Mais il ne sait où placer, Theresa May, Jeremy Corbin et le «chef des Brexiteers»:
Il n’y a pas réellement de cercle pour eux; Ils n’ont trahi personne, ni été spécialement hérétiques. Tout ce qu’ils ont fait c’est de s’en tenir à leurs principes, et faire du mieux qu’ils pouvaient selon leur compréhension du monde autour d’eux. Il n’y a pas de place dans l’Enfer de Dante pour cela.
Alors, peut-être l’Enfer de Dante est-il une fausse piste —ou a tout le moins incomplète— et il faudrait, dans ce suivre suivre Joseph Noone (@noone_joseph) lorsqu’il écrit que «L’enfer n’est ni (celui de) Bosch ni l’enfer de Dante. Pas de feu et de soufre! Ce sont des débats communs sans fin sur des solutions alternatives aux solutions alternatives avec des divisions tard dans la nuit & May poussant son Brexit vers le haut de la colline européenne à Bruxelles avant de redescendre à Londres!»
Hell will not be Bosch or Dante’s inferno.
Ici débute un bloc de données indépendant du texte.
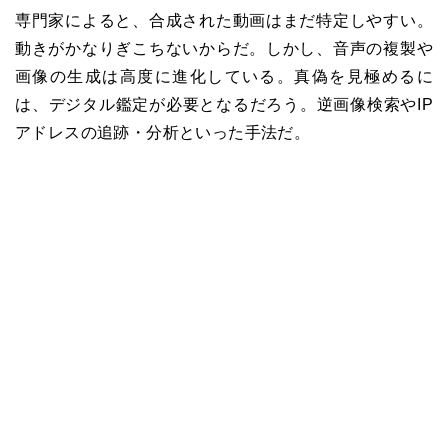
専門家によると、合成された動画はまだ特定しやすい。
動きがかなりぎこちないからだ。しかし、音声の複製や
画像の生成は高度に進化している。真偽を見極めるに
は、デジタル鑑定が必要となるだろう。逆画像検索やIP
アドレスの追跡・分析といった手法だ。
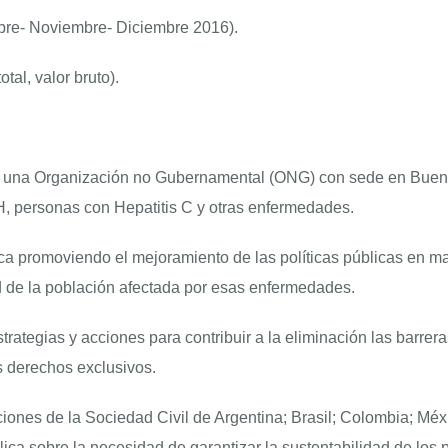
bre- Noviembre- Diciembre 2016).
al, valor bruto).
 una Organización no Gubernamental (ONG) con sede en Buenos
 personas con Hepatitis C y otras enfermedades.
ica promoviendo el mejoramiento de las políticas públicas en mat
ud de la población afectada por esas enfermedades.
trategias y acciones para contribuir a la eliminación las bar
s derechos exclusivos.
iones de la Sociedad Civil de Argentina; Brasil; Colombia; Mé
lica sobre la necesidad de garantizar la sustentabilidad de l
No fire and brimstone! It will be endless commons debates on alternative solutions to alternative solutions with late night divisions & May pushing her Brexit rock up the EU hill to Brussels only for it to roll back down to London! https://t.co/7YMfqOJa01
— Joseph Noone (@noone_joseph) February 7, 2019
Bref, le Brexit serait la condamnation au supplice de Sisyphe, obligé de remonter sans cesse un rocher qui roule au bas de la pente dès qu’il l’a déposé au sommet de la montagne. Mais dans ce cas, n’oublions pas que Sisyphe a été condamné pour avoir voulu —par orgueil— défier les dieux. Or, à Bruxelles, il n’y a pas de dieux…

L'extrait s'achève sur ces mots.